Gov't seeking to levy taxes on virtual currency
The government is seeking to impose taxes on capital gains from transaction of virtual currencies, including bitcoin, according government sources, Sunday. The Ministry of Economy and Finance confirmed it is pushing for the measure to be reflected in tax regulations next year.
"Related discussions have been taking place," a ministry official said. "The revised bill will be drawn up by the first half of next year."
A move to pass a related bill has also been taking place at the National Assembly.
A bill on enhancing the transparency of the
trading of virtual assets awaits passage at sub-committee level.

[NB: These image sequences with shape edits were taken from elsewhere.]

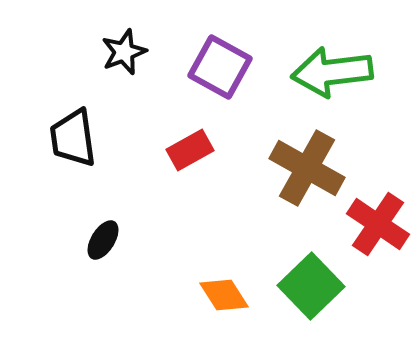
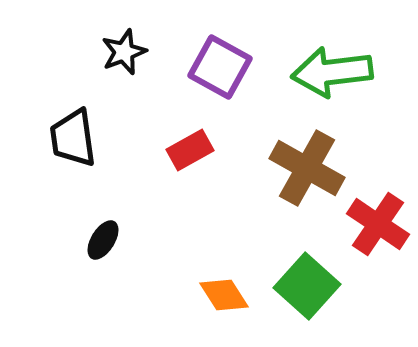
green square: moved 4 px left; rotated 4 degrees counterclockwise
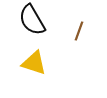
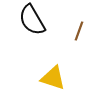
yellow triangle: moved 19 px right, 15 px down
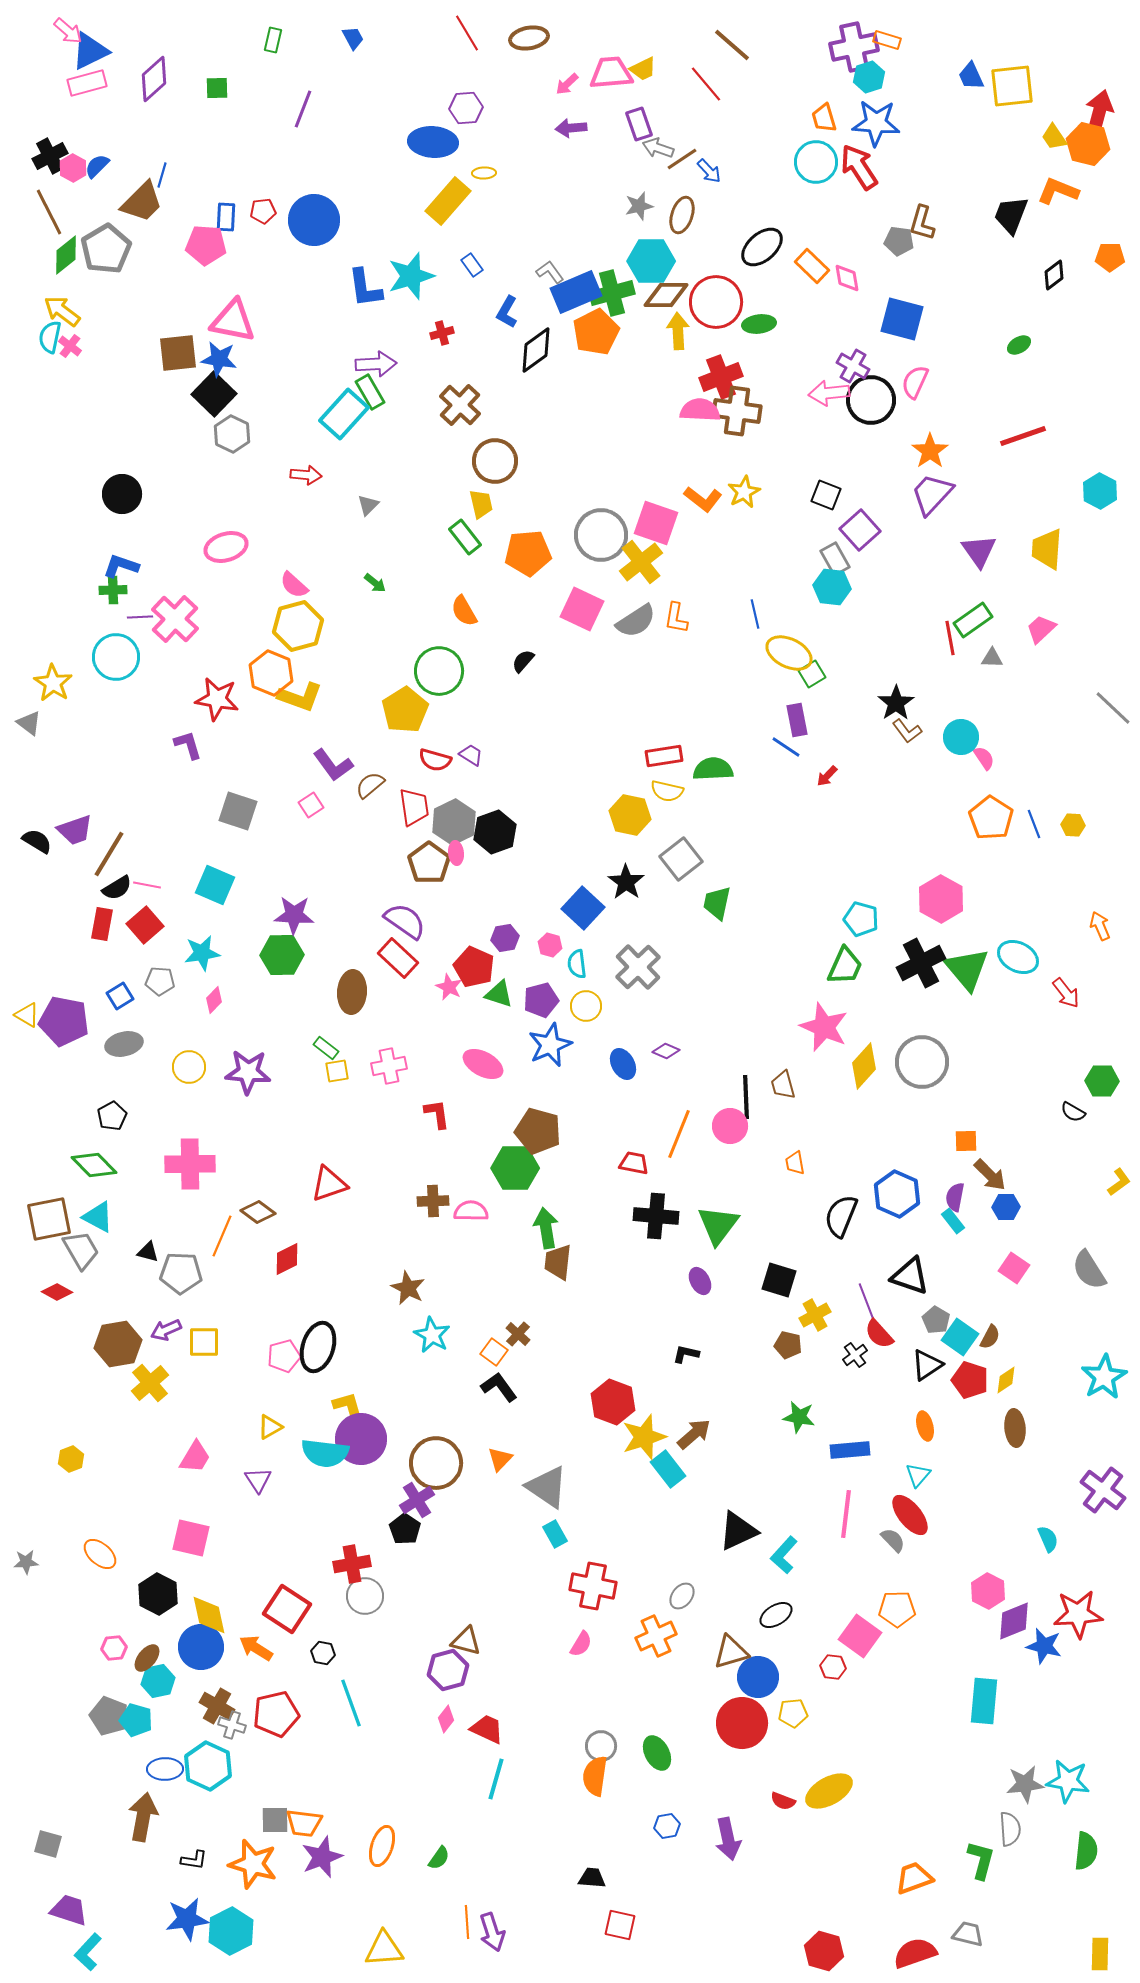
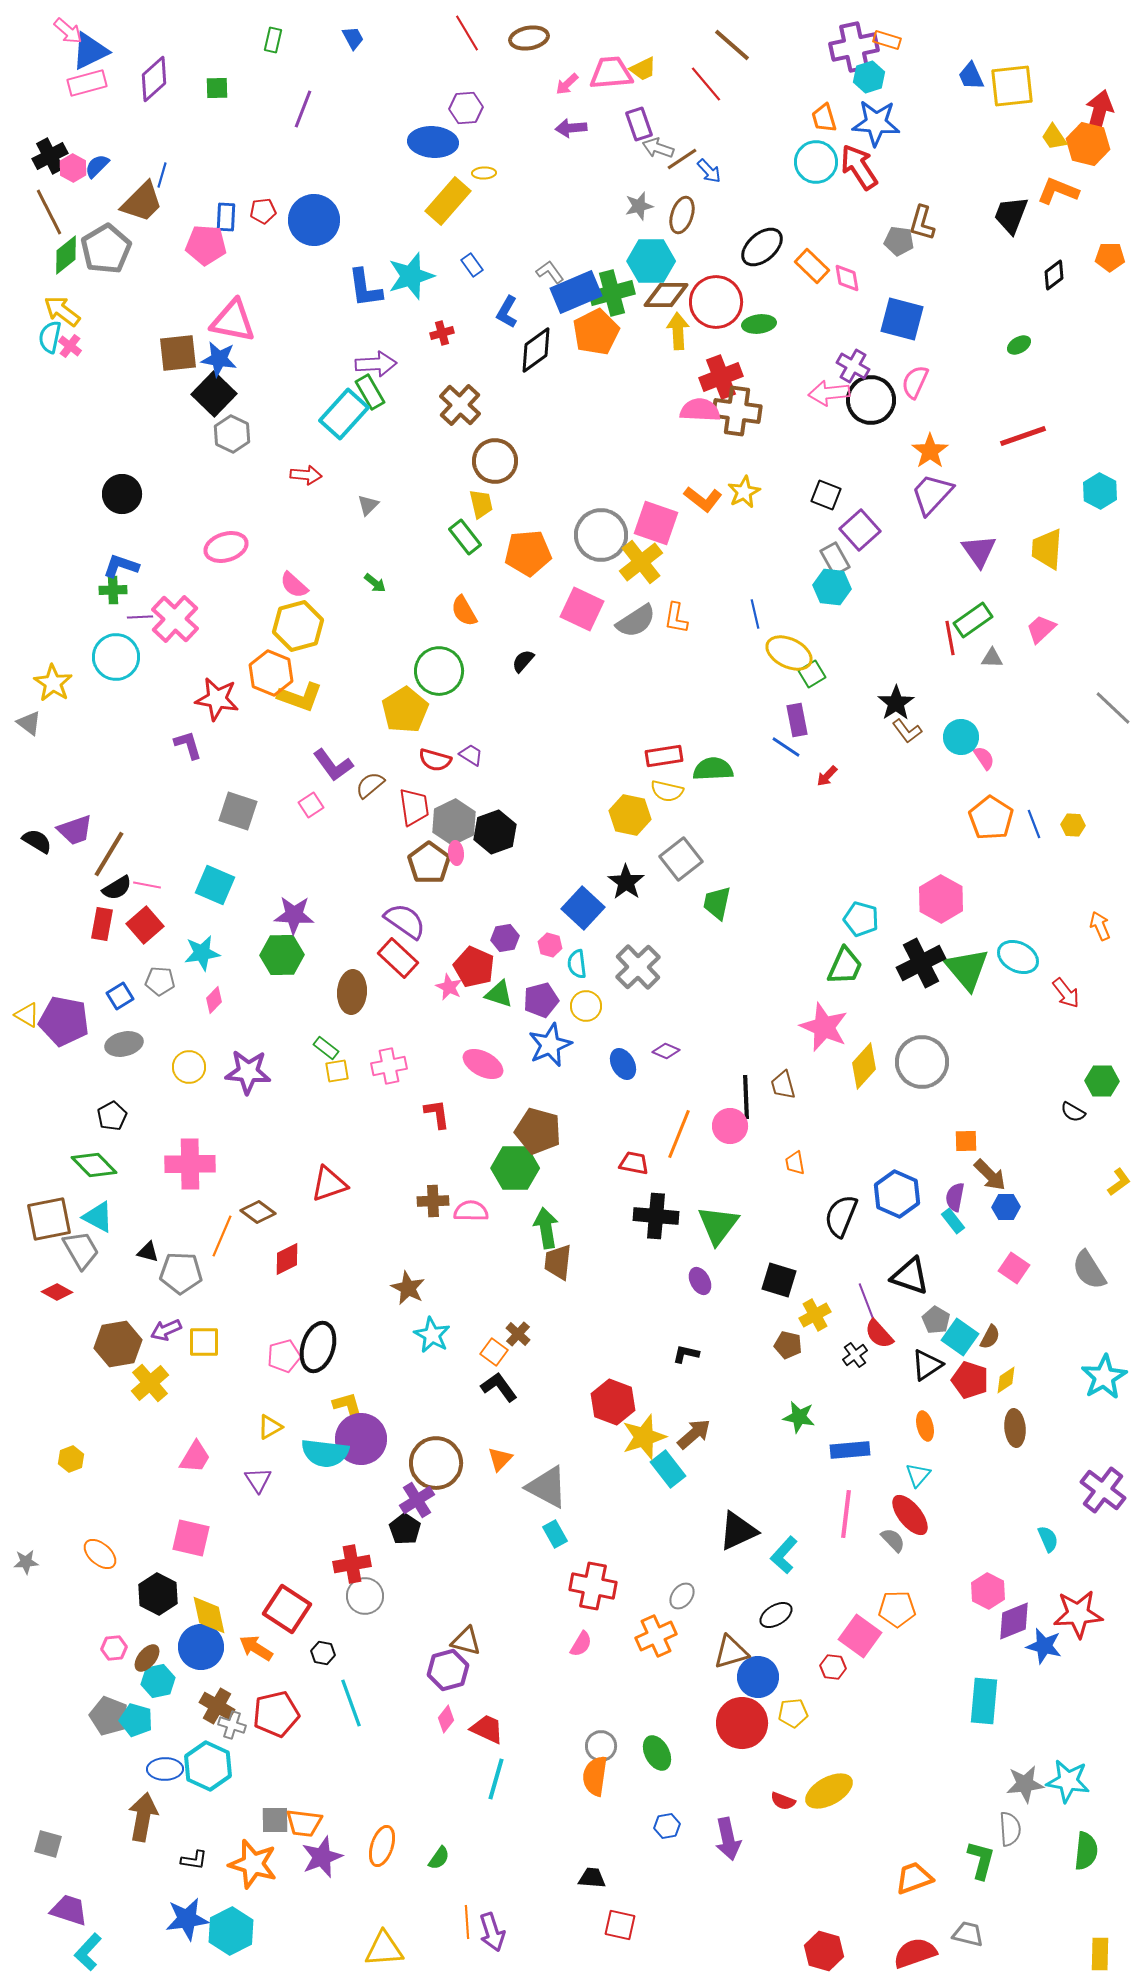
gray triangle at (547, 1487): rotated 6 degrees counterclockwise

If the bill passes the Assembly's plenary session, it will go into effect one year after the regulation is promulgated.
The government's is seeking to include capital gains tax on virtual currency regardless of the bill's passage.
But for this to be reflected in regulations, there needs to be a more precise definition of virtual assets.
The government also needs to decide if it will consider gains from the trading of virtual assets as the type of gains coming from stock trading or real estate transactions.
If this is the case, the government needs to obtain trading records from virtual currency exchanges, to be able to levy taxes accordingly.
The bill on trading of virtual assets requires virtual currency
exchange operators to identify traders and retain separate records for each trader.
However, unlike share prices the price of virtual currencies varies according to exchange, so it is more complicated to determine market price at the trading point.